**REQUIRED WORK:** Restate the following records word for word without images.
==*==
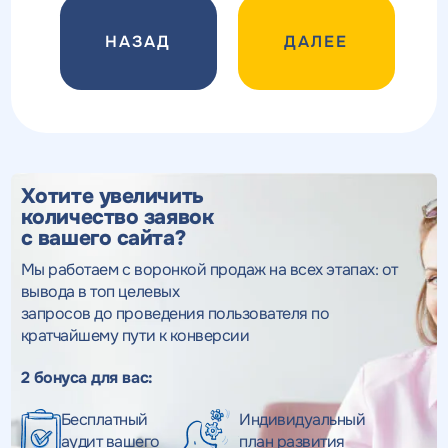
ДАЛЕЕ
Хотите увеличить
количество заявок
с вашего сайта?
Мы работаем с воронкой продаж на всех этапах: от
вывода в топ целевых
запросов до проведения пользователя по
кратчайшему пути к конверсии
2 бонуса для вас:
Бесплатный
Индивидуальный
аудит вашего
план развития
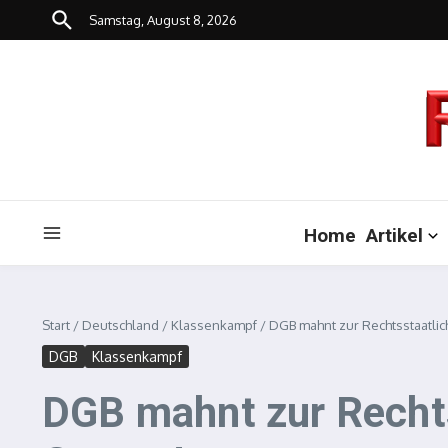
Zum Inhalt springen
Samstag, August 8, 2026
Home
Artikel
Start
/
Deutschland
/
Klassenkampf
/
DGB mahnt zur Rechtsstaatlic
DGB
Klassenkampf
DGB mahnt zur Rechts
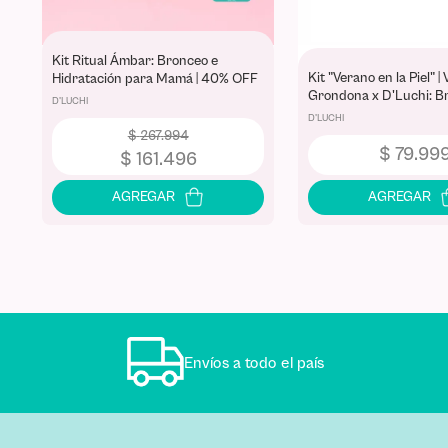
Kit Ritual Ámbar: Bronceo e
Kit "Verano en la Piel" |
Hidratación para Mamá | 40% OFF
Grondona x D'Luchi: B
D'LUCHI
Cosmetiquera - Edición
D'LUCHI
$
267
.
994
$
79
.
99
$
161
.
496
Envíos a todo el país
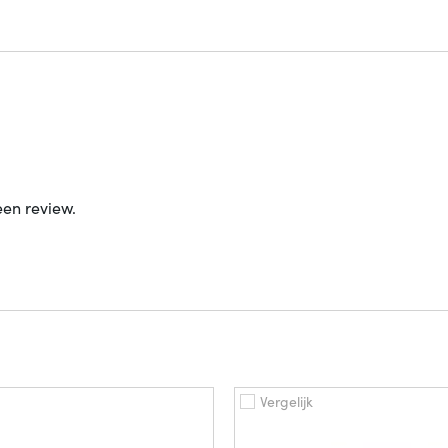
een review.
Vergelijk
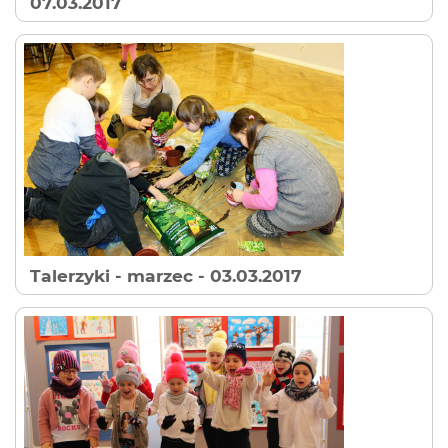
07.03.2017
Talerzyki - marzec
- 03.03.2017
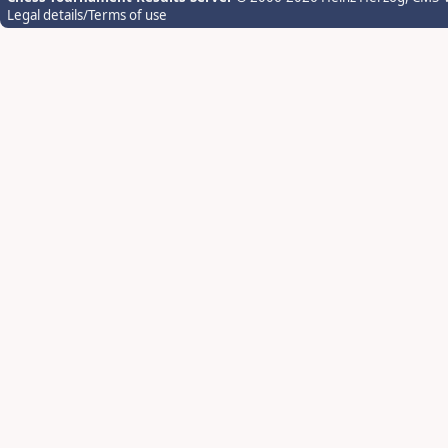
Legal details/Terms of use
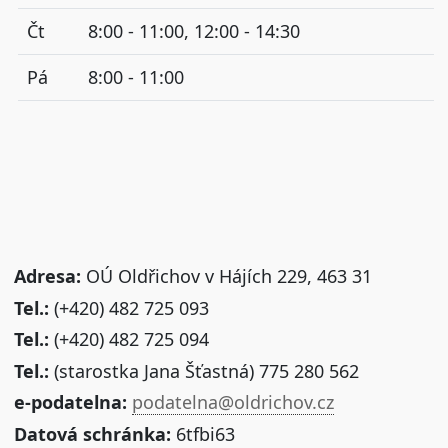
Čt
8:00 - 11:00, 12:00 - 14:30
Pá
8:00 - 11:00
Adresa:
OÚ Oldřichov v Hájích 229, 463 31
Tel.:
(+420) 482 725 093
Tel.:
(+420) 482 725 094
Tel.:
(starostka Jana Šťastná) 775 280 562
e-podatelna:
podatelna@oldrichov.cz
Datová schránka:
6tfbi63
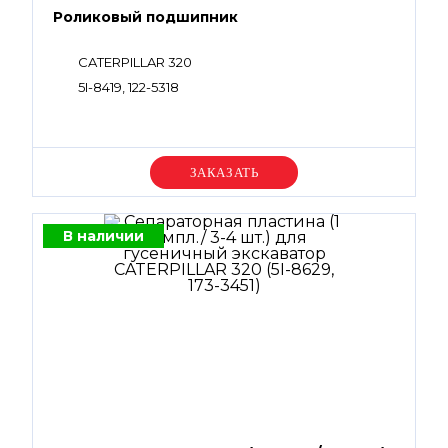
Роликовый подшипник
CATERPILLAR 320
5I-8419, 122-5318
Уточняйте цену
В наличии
==*==
**TASK OUTPUT:**
ДАЛЕЕ
Хотите увеличить
количество заявок
с вашего сайта?
Мы работаем с воронкой продаж на всех этапах: от
вывода в топ целевых
запросов до проведения пользователя по
кратчайшему пути к конверсии
2 бонуса для вас:
Бесплатный
Индивидуальный
аудит вашего
план развития
Zum Inhalt springen
Samstag, August 8, 2026
Home
Artikel
Start
/
Deutschland
/
Klassenkampf
/
DGB mahnt zur Rechtsstaatlic
DGB
Klassenkampf
DGB mahnt zur Rechts
Kit Ritual Ámbar: Bronceo e
Kit "Verano en la Piel" |
Hidratación para Mamá | 40% OFF
Grondona x D'Luchi: B
D'LUCHI
Cosmetiquera - Edición
D'LUCHI
$
267
.
994
$
79
.
99
$
161
.
496
Envíos a todo el país
een review.
Vergelijk
07.03.2017
Talerzyki - marzec
- 03.03.2017
Legal details/Terms of use
Čt
8:00 - 11:00, 12:00 - 14:30
Pá
8:00 - 11:00
Adresa:
OÚ Oldřichov v Hájích 229, 463 31
Tel.:
(+420) 482 725 093
Tel.:
(+420) 482 725 094
Tel.:
(starostka Jana Šťastná) 775 280 562
e-podatelna:
podatelna@oldrichov.cz
Datová schránka:
6tfbi63
Роликовый подшипник
CATERPILLAR 320
5I-8419, 122-5318
Уточняйте цену
В наличии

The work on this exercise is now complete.